Television rights in the United States belonged to ESPN. It was tipped by many to be one of the deepest and most hyped draft classes in recent years, with several players touted as future stars. State Farm was the presenting sponsor of the draft. College underclassmen that were highly touted by NBA scouts and executives included: Andrew Wiggins, Jabari Parker, Joel Embiid, Aaron Gordon, Julius Randle, Zach LaVine, T. J. Warren, and Gary Harris. Other highly sought after talents included Australian player Dante Exum and Croatian player Dario Šarić, who both declared for the draft, and Doug McDermott, who was automatically eligible as a graduating college senior.

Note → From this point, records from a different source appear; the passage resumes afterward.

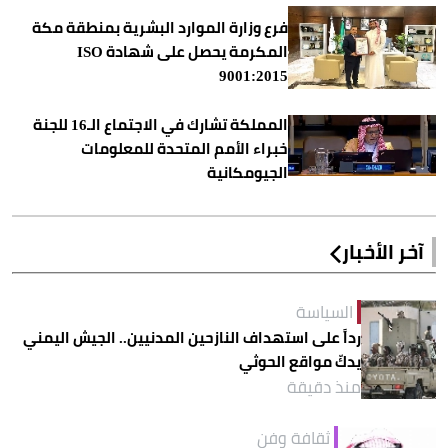
فرع وزارة الموارد البشرية بمنطقة مكة
المكرمة يحصل على شهادة ISO
9001:2015
المملكة تشارك في الاجتماع الـ16 للجنة
خبراء الأمم المتحدة للمعلومات
الجيومكانية
آخر الأخبار
السياسة
رداً على استهداف النازحين المدنيين.. الجيش اليمني
يدكّ مواقع الحوثي
منذ دقيقة
ثقافة وفن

Highlights from the draft included the first selections made by Adam Silver as commissioner and Mark Tatum as deputy commissioner, the second Canadian to be the first overall pick (Andrew Wiggins), the first pair of Canadian top 10 picks and second pair of Canadian lottery picks (Wiggins and Nik Stauskas), three top 20 Canadian selections (Wiggins, Stauskas, and Tyler Ennis), the first NBA Development League player to be selected in the first round (P. J. Hairston), the first time multiple NBA Development League players were selected in the same draft (Hairston and Thanasis Antetokounmpo), and the first Cape Verdean player to be selected in the draft (Walter Tavares). In addition, a standing ovation for Isaiah Austin occurred between the 15th and 16th picks of the draft, which included having the NBA itself hold a ceremonial pick to select him as a means of letting his dream of having his name be heard in the NBA draft come true, which happened days after he was diagnosed with Marfan syndrome and originally was never considered to play professional basketball again. Nearly two months after the draft ended, Andrew Wiggins was traded to the Minnesota Timberwolves as part of a three-team deal that brought Kevin Love to Cleveland; this resulted in the second time since the NBA–ABA merger that a first overall draft pick would not play a single game for the team that drafted him (the first time being the Orlando Magic drafted Chris Webber first overall in 1993 and then minutes later, traded Webber to the Golden State Warriors for Golden State's third overall pick in the 1993 Draft, Penny Hardaway plus three of Golden State's future first-round draft selections).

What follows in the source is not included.